Capturing the essence of our customers’ (or prospects’) needs and jobs-to-be-done (JTBD) enables us to develop new innovation opportunities.
This, combined with the transformation of our business models, allows us to have maximum impact on value creation and the development of a competitive advantage.
Jobs-to-be-done (JTBD) refers to the tasks, goals or problems that customers seek to accomplish in their daily lives.
Rather than focusing on the specific features of a product or service, the JTBD perspective focuses on the outcomes and benefits customers are looking for.
Remember, people buy a drill not to own a tool, but to drill holes! Understanding this fundamental purpose allows us to explore innovative alternatives, such as no-drill mounting solutions.

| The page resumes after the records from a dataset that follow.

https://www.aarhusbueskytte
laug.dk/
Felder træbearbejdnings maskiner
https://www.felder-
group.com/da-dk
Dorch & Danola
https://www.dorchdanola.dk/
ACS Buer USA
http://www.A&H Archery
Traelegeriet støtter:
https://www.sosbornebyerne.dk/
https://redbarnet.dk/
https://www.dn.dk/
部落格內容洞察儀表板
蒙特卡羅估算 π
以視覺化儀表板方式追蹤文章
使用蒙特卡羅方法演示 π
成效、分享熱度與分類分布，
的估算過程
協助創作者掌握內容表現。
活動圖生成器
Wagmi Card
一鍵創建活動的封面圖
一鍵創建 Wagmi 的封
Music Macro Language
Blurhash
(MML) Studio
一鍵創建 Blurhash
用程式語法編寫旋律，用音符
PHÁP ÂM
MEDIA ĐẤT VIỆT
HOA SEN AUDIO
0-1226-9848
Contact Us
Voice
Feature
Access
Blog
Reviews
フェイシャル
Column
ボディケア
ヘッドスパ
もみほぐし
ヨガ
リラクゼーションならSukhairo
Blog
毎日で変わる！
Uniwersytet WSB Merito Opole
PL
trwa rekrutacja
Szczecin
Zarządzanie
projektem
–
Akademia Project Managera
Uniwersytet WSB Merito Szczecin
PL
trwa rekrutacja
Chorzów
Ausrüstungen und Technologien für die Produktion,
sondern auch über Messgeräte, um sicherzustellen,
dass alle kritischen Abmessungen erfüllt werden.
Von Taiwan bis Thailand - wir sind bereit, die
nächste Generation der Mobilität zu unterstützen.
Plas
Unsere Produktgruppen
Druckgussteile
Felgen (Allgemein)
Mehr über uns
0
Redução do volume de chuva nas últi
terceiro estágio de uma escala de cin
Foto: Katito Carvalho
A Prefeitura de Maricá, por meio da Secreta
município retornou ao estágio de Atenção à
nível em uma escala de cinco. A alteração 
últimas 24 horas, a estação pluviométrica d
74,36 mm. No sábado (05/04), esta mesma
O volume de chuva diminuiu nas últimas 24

To capture the essence of needs and JTBDs, it is essential to conduct in-depth customer research. This can include in-person interviews, surveys, field observations and behavioral data analysis.
Explore in the field. Observe and capture information. Be somewhat of an anthropologist.
The goal is to uncover customers’ underlying motivations, frustrations, expectations, and the circumstances in which they seek to accomplish their tasks. Think in terms of jobs, pains and gains.
This deep understanding helps define opportunities for innovation and develop solutions that truly meet customer needs.
Building an innovative business model
Once the needs and JTBDs are clearly identified, it is important to turn this information into concrete actions.
Here are some key steps to develop new innovation opportunities and transform the business model:
Generate ideas to rethink the value proposition
Next, organize brainstorming sessions involving multidisciplinary teams to generate creative ideas. Encourage divergent thinking, demonstrate empathy and use techniques such as brainstorming, mind mapping and design thinking to explore different perspectives.
Evaluate the ideas generated based on their relevance to customer needs, technical feasibility and business potential. Use clear criteria to evaluate and rank ideas to focus on those with the greatest potential. Identify the conditions for success and the riskiest elements.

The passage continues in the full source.